Besides shredding, we also had to use the stabilizers when middlebusting with a plow (lister, bedder) and to keep the 7100 3 point Deere planter centered on top of the bed while planting, and of course when mowing hay and a few other jobs. Didn't use the stabilizers when cultivating or hipping up beds, so that the hipper or cultivator could follow the row on it's own (self centering). The older tractors had HD "check chains" that went from the arm to the rear hitch drawbar swing channel ends on the inside to keep the arms from hitting the wheels when off or keep the cultivator or hipper from swinging too far left or right and hitting the rear tires.

The last New Hollands we bought have the chains on the outside of the arms between the axle pin bracket and the arm, with a little turnbuckle in the middle. Basically a cheaper version of the tube-type pinned stabilizers in the pics mentioned in the other thread. Want to get a set of those as they're a direct bolt-on replacement (higher-end models had them standard) and do away with the stupid threaded little turnbuckle that tends to rust up some and get stiff and sticky and requires a crescent wrench to tighten up. The arms are free when unhitched to swing outwards until they ALMOST hit the tires-- basically the sockets the arms fit into and pull from on the underside of the tractor axle inboard planetaries are designed so that about the time the arm smacks up against the side of the pocket, it's scraping the inside edge of the tire, at least with the tractor set up for 40 inch rows, with the tires spread all the way out. If you have it set up narrower, they came equipped with a little thin chain that you're supposed to hook between the two arms (which is permanently bolted to the arm on either end and hook together in the middle) to prevent the arms from tangling with the tires. Fortunately we've never had to bother with them and simply wrapped the check chains around the arms and hooked them to their own bolted ends to keep them out of the way.

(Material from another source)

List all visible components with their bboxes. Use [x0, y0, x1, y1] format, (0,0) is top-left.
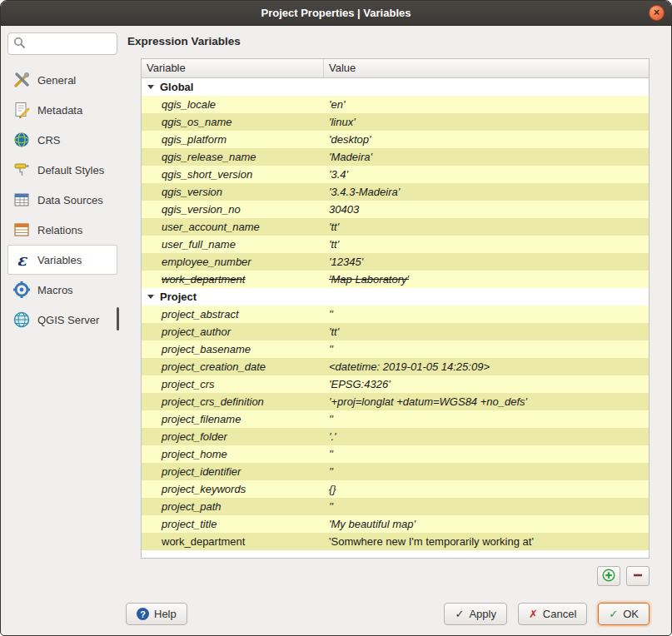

The tubular telescoping stabilizers are DEFINITELY the way to go. The BIL's Case 2290 and 2390 have the blocks-- those things look stupid and I don't see how they could EVER possibly keep a 3 point planter centered on the top of a bed (which has never come up for them because everybody uses drag-type planters in Indiana and flat plants, that I've seen-- farming on beds was quite the novelty for them when they first came down here after Betty and I got married...)

Later! OL J R


----------